With the Covid-19 pandemic forcing many companies to increase stock levels and reshape supply chains, as well as driving an ever-greater reliance on on-line shopping, leading property consultancy Gent Visick believes there are interesting times ahead for the logistics sector and big shed market. Director Andrew Gent, explains.
Imagine it being Christmas every week? This has been the situation which the supermarkets and on-line retailers have faced since the onset of the Covid-19 lockdown. The level of demand for certain products had simply overwhelmed their existing supply chains. The advantage of Christmas is that it is a single fixed date for which retailers can build their stock levels and gear up their distribution operations, the lockdown exposed the weaknesses inherent in supply chains which have been designed to maximise efficiencies and cut costs.
Many retailers have taken additional short-term warehouse space to increase their stockholding and have re-geared to find alternate suppliers and with China now back on-line the situation is easing, although it has taken some unusual steps to get there.
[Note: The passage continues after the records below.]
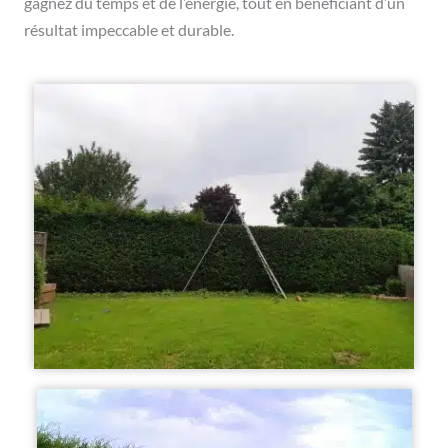
gagnez du temps et de l’énergie, tout en bénéficiant d’un
résultat impeccable et durable.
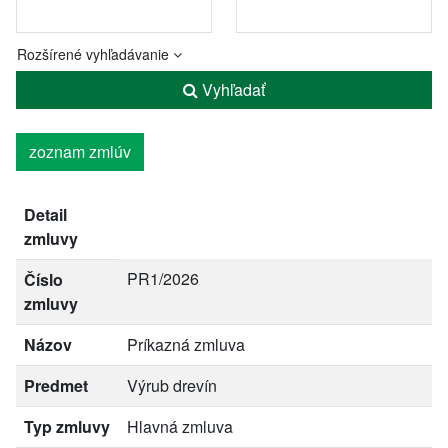
Rozšírené vyhľadávanie
Vyhľadať
zoznam zmlúv
Detail
zmluvy
PR1/2026
Číslo
zmluvy
Názov
Príkazná zmluva
Predmet
Výrub drevín
Typ zmluvy
Hlavná zmluva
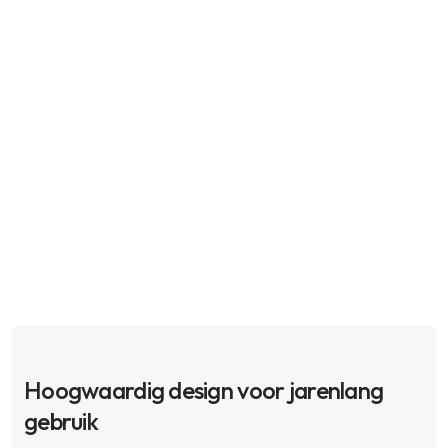
Hoogwaardig design voor jarenlang
gebruik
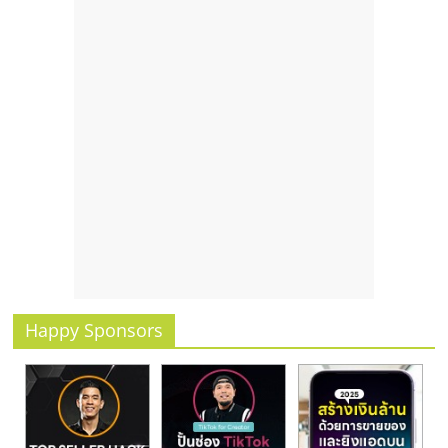
Happy Sponsors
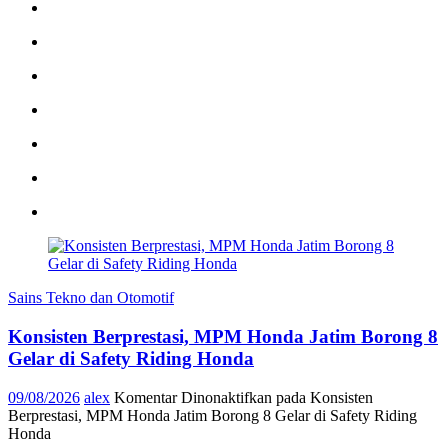
Sains Tekno dan Otomotif
Konsisten Berprestasi, MPM Honda Jatim Borong 8
Gelar di Safety Riding Honda
09/08/2026
alex
Komentar Dinonaktifkan
pada Konsisten
Berprestasi, MPM Honda Jatim Borong 8 Gelar di Safety Riding
Honda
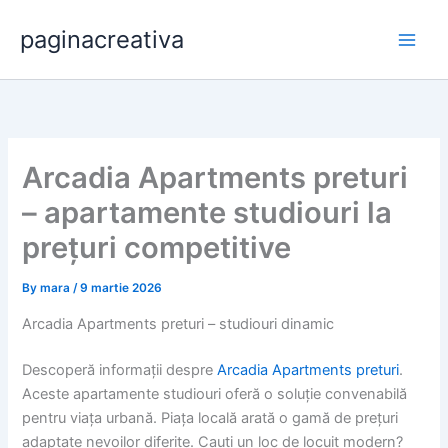
Skip
paginacreativa
to
content
Arcadia Apartments preturi
– apartamente studiouri la
prețuri competitive
By
mara
/
9 martie 2026
Arcadia Apartments preturi – studiouri dinamic
Descoperă informații despre
Arcadia Apartments preturi
.
Aceste apartamente studiouri oferă o soluție convenabilă
pentru viața urbană. Piața locală arată o gamă de prețuri
adaptate nevoilor diferite. Cauti un loc de locuit modern?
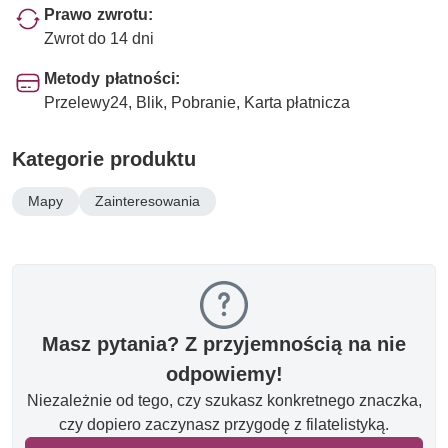
Prawo zwrotu:
Zwrot do 14 dni
Metody płatności:
Przelewy24, Blik, Pobranie, Karta płatnicza
Kategorie produktu
Mapy
Zainteresowania
Masz pytania? Z przyjemnością na nie
odpowiemy!
Niezależnie od tego, czy szukasz konkretnego znaczka,
czy dopiero zaczynasz przygodę z filatelistyką.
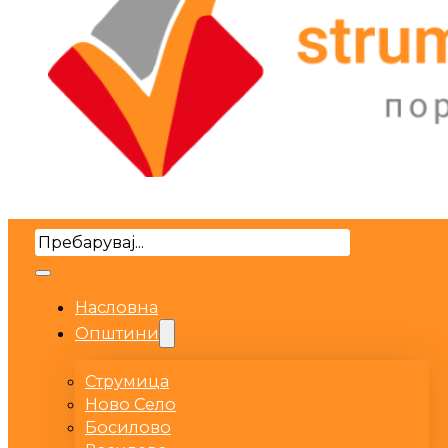
Search
Насловна
Општини
Струмица
Ново Село
Босилово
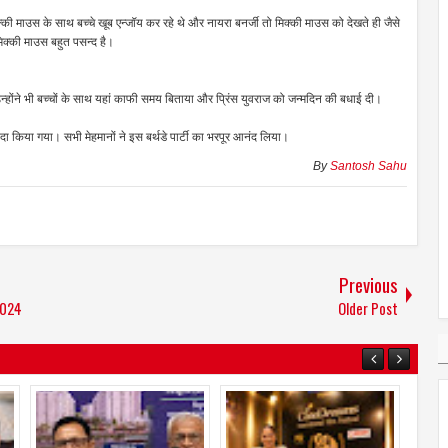
िक्की माउस के साथ बच्चे खूब एन्जॉय कर रहे थे और नायरा बनर्जी तो मिक्की माउस को देखते ही जैसे
िक्की माउस बहुत पसन्द है।
ं। उन्होंने भी बच्चों के साथ यहां काफी समय बिताया और प्रिंस युवराज को जन्मदिन की बधाई दी।
ा किया गया। सभी मेहमानों ने इस बर्थडे पार्टी का भरपूर आनंद लिया।
By
Santosh Sahu
Previous
2024
Older Post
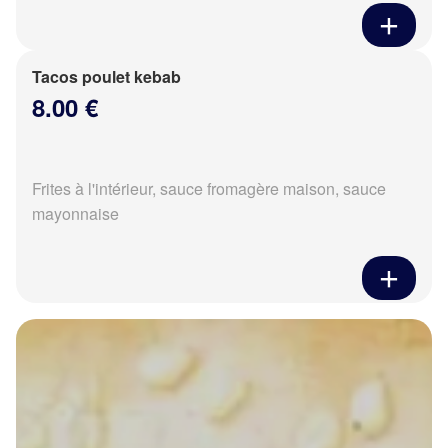
Tacos poulet kebab
8.00 €
Frites à l'intérieur, sauce fromagère maison, sauce
mayonnaise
The temporary relaxation of the competition rules in the food retail sector has seen some pooling of resources, warehousing, vehicles and staff to enable the retailers to once more fill the shelves and avoid further panic buying.
The Government have announced that, subject to observing the new social distancing guidelines, all shops can re-open on the 15th of June. However, will there be a mass return to the high street, or will people’s concerns continue to drive the expansion of the on-line retail sector?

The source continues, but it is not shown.